ACTIVITY =
Go through the data and copy every line in which "Diagnostics" appears.

RECORDS PROVIDED =
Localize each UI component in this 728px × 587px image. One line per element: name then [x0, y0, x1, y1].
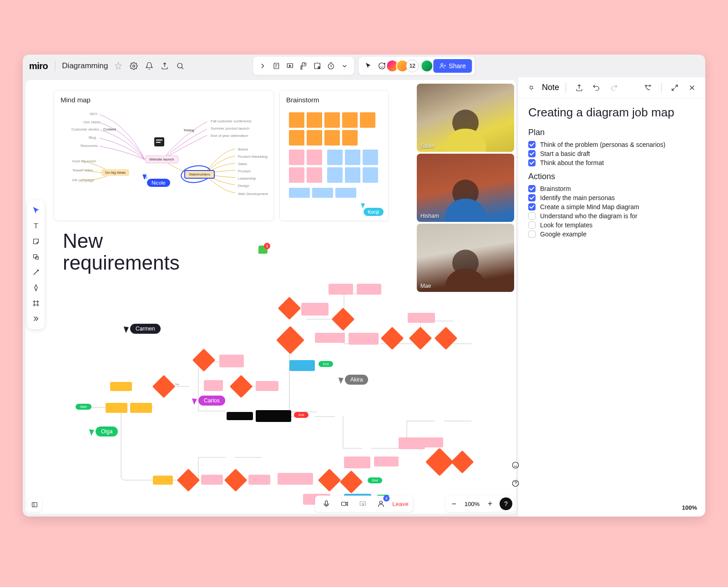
sticky-group-blue-wide[interactable]	[289, 188, 356, 198]
flow-rect[interactable]	[349, 333, 379, 345]
mm-hub-gobig[interactable]: Go big ideas	[101, 169, 129, 176]
checkbox[interactable]	[528, 150, 536, 157]
thumbs-up-icon[interactable]	[297, 59, 310, 73]
tool-more[interactable]	[28, 311, 44, 326]
checkbox[interactable]	[528, 159, 536, 166]
checkbox[interactable]	[528, 231, 536, 238]
video-tile[interactable]: Hisham	[417, 154, 514, 222]
flow-decision[interactable]	[409, 327, 432, 350]
mm-node[interactable]: Host big event	[72, 159, 96, 163]
sticky-group-blue[interactable]	[327, 150, 378, 183]
flow-decision[interactable]	[318, 469, 341, 492]
flow-rect[interactable]	[204, 380, 223, 391]
chat-icon[interactable]	[509, 458, 522, 472]
magic-icon[interactable]	[641, 81, 655, 95]
export-icon[interactable]	[158, 59, 172, 73]
mm-node[interactable]: Brand	[238, 147, 248, 151]
flow-rect[interactable]	[408, 313, 435, 323]
checkbox[interactable]	[528, 212, 536, 220]
pin-icon[interactable]	[522, 78, 541, 97]
star-icon[interactable]	[111, 59, 125, 73]
mm-node[interactable]: Web Development	[238, 192, 268, 196]
flow-rect[interactable]	[248, 475, 270, 485]
zoom-in-button[interactable]: +	[483, 497, 497, 511]
flow-rect[interactable]	[201, 475, 223, 485]
check-row[interactable]: Understand who the diagram is for	[528, 212, 695, 220]
flow-rect[interactable]	[374, 457, 399, 467]
flow-decision[interactable]	[152, 375, 176, 398]
comment-icon[interactable]	[154, 137, 164, 146]
sticky-group-orange[interactable]	[289, 112, 375, 145]
checkbox[interactable]	[528, 141, 536, 148]
note-icon[interactable]	[269, 59, 283, 73]
mm-node[interactable]: Product	[238, 169, 251, 173]
checkbox[interactable]	[528, 221, 536, 229]
flow-rect[interactable]	[256, 410, 291, 422]
mm-node[interactable]: Content	[103, 127, 116, 131]
note-zoom-value[interactable]: 100%	[682, 504, 697, 511]
check-row[interactable]: Google example	[528, 231, 695, 238]
mm-node[interactable]: Teaser video	[72, 168, 93, 172]
help-icon[interactable]	[509, 477, 522, 490]
flowchart-area[interactable]: Start Yes	[62, 276, 511, 505]
note-body[interactable]: Creating a diagram job map Plan Think of…	[518, 98, 705, 251]
flow-decision[interactable]	[230, 375, 253, 398]
flow-rect[interactable]	[219, 355, 244, 367]
flow-decision[interactable]	[451, 451, 474, 474]
flow-decision[interactable]	[177, 469, 200, 492]
check-row[interactable]: Brainstorm	[528, 185, 695, 192]
app-logo[interactable]: miro	[27, 61, 51, 71]
chevron-right-icon[interactable]	[256, 59, 269, 73]
camera-icon[interactable]	[338, 497, 351, 511]
tool-frame[interactable]	[28, 296, 44, 311]
flow-rect[interactable]	[153, 476, 173, 485]
flow-start[interactable]: Start	[76, 404, 91, 410]
insert-icon[interactable]	[310, 59, 324, 73]
tool-line[interactable]	[28, 265, 44, 280]
flow-rect[interactable]	[110, 382, 132, 391]
flow-rect[interactable]	[301, 303, 329, 316]
tool-text[interactable]	[28, 218, 44, 234]
undo-icon[interactable]	[590, 81, 603, 95]
mm-hub-stakeholders[interactable]: Stakeholders	[184, 170, 215, 179]
flow-rect[interactable]	[357, 284, 381, 295]
flow-decision[interactable]	[425, 448, 454, 476]
note-title[interactable]: Creating a diagram job map	[528, 105, 695, 120]
expand-icon[interactable]	[668, 81, 682, 95]
flow-decision[interactable]	[192, 349, 216, 372]
sticky-group-pink[interactable]	[289, 150, 322, 183]
mm-node[interactable]: Customer stories	[71, 127, 99, 131]
share-button[interactable]: Share	[433, 59, 472, 73]
canvas[interactable]: Mind map	[25, 80, 516, 514]
present-icon[interactable]	[283, 59, 297, 73]
tool-pen[interactable]	[28, 280, 44, 296]
video-tile[interactable]: Sadie	[417, 84, 514, 152]
flow-decision[interactable]	[278, 297, 301, 320]
flow-decision[interactable]	[435, 327, 458, 350]
flow-rect[interactable]	[315, 333, 345, 343]
checkbox[interactable]	[528, 194, 536, 201]
mm-node[interactable]: End of year celebration	[211, 134, 248, 138]
mm-node[interactable]: SEO	[90, 112, 97, 116]
tool-select[interactable]	[28, 203, 44, 218]
mm-node[interactable]: Blog	[89, 135, 96, 140]
check-row[interactable]: Identify the main personas	[528, 194, 695, 201]
timer-icon[interactable]	[324, 59, 338, 73]
flow-rect[interactable]	[329, 284, 353, 295]
tool-sticky[interactable]	[28, 234, 44, 249]
flow-end[interactable]: End	[368, 477, 382, 483]
screen-share-icon[interactable]	[356, 497, 369, 511]
mm-node[interactable]: PR campaign	[72, 178, 94, 182]
mm-node[interactable]: Leadership	[238, 176, 256, 181]
tool-shape[interactable]	[28, 249, 44, 265]
flow-rect[interactable]	[344, 457, 370, 468]
checkbox[interactable]	[528, 203, 536, 211]
check-row[interactable]: Start a basic draft	[528, 150, 695, 157]
avatar-count[interactable]: 12	[406, 60, 419, 72]
flow-decision[interactable]	[224, 469, 248, 492]
mm-node[interactable]: Use cases	[83, 120, 100, 124]
mm-node[interactable]: Sales	[238, 162, 247, 166]
avatar-stack[interactable]: 12	[389, 60, 419, 72]
zoom-out-button[interactable]: −	[447, 497, 461, 511]
checkbox[interactable]	[528, 185, 536, 192]
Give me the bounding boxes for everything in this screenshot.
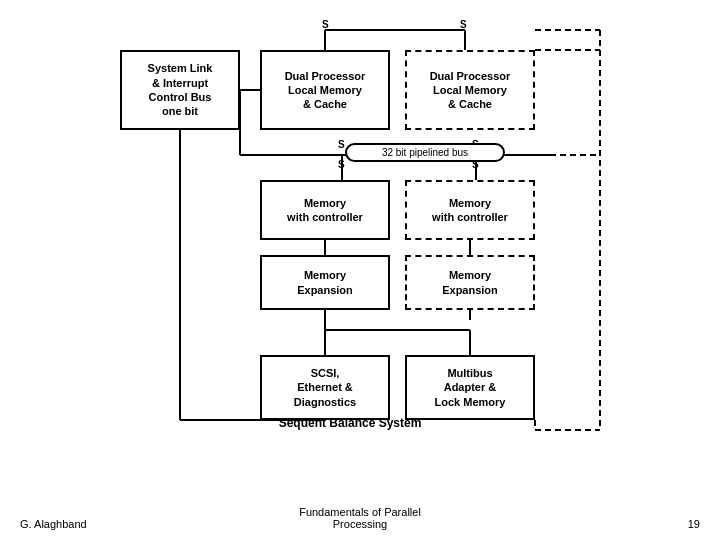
dual-proc-1-label: Dual Processor Local Memory & Cache (285, 69, 366, 112)
dual-proc-2-label: Dual Processor Local Memory & Cache (430, 69, 511, 112)
svg-text:S: S (338, 159, 345, 170)
mem-expansion-1-box: Memory Expansion (260, 255, 390, 310)
multibus-label: Multibus Adapter & Lock Memory (435, 366, 506, 409)
mem-expansion-1-label: Memory Expansion (297, 268, 353, 297)
scsi-label: SCSI, Ethernet & Diagnostics (294, 366, 356, 409)
svg-text:S: S (460, 19, 467, 30)
mem-controller-1-label: Memory with controller (287, 196, 363, 225)
system-link-box: System Link & Interrupt Control Bus one … (120, 50, 240, 130)
mem-controller-2-label: Memory with controller (432, 196, 508, 225)
diagram-title-text: Sequent Balance System (279, 416, 422, 430)
footer-author: G. Alaghband (20, 518, 87, 530)
footer-title-line2: Processing (299, 518, 421, 530)
dual-proc-1-box: Dual Processor Local Memory & Cache (260, 50, 390, 130)
diagram-container: S S S S S S (60, 10, 640, 470)
mem-expansion-2-label: Memory Expansion (442, 268, 498, 297)
svg-text:S: S (338, 139, 345, 150)
svg-text:S: S (322, 19, 329, 30)
mem-controller-2-box: Memory with controller (405, 180, 535, 240)
footer-right: 19 (688, 518, 700, 530)
footer-title-line1: Fundamentals of Parallel (299, 506, 421, 518)
footer-center: Fundamentals of Parallel Processing (299, 506, 421, 530)
multibus-box: Multibus Adapter & Lock Memory (405, 355, 535, 420)
bus-label-text: 32 bit pipelined bus (382, 147, 468, 158)
dual-proc-2-box: Dual Processor Local Memory & Cache (405, 50, 535, 130)
mem-controller-1-box: Memory with controller (260, 180, 390, 240)
scsi-box: SCSI, Ethernet & Diagnostics (260, 355, 390, 420)
footer-page-number: 19 (688, 518, 700, 530)
bus-label: 32 bit pipelined bus (345, 143, 505, 162)
footer-left: G. Alaghband (20, 518, 87, 530)
system-link-label: System Link & Interrupt Control Bus one … (148, 61, 213, 118)
mem-expansion-2-box: Memory Expansion (405, 255, 535, 310)
diagram-title: Sequent Balance System (60, 416, 640, 430)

RESULT FOR THIS EXERCISE =
scsi-label: SCSI, Ethernet & Diagnostics (294, 366, 356, 409)
scsi-box: SCSI, Ethernet & Diagnostics (260, 355, 390, 420)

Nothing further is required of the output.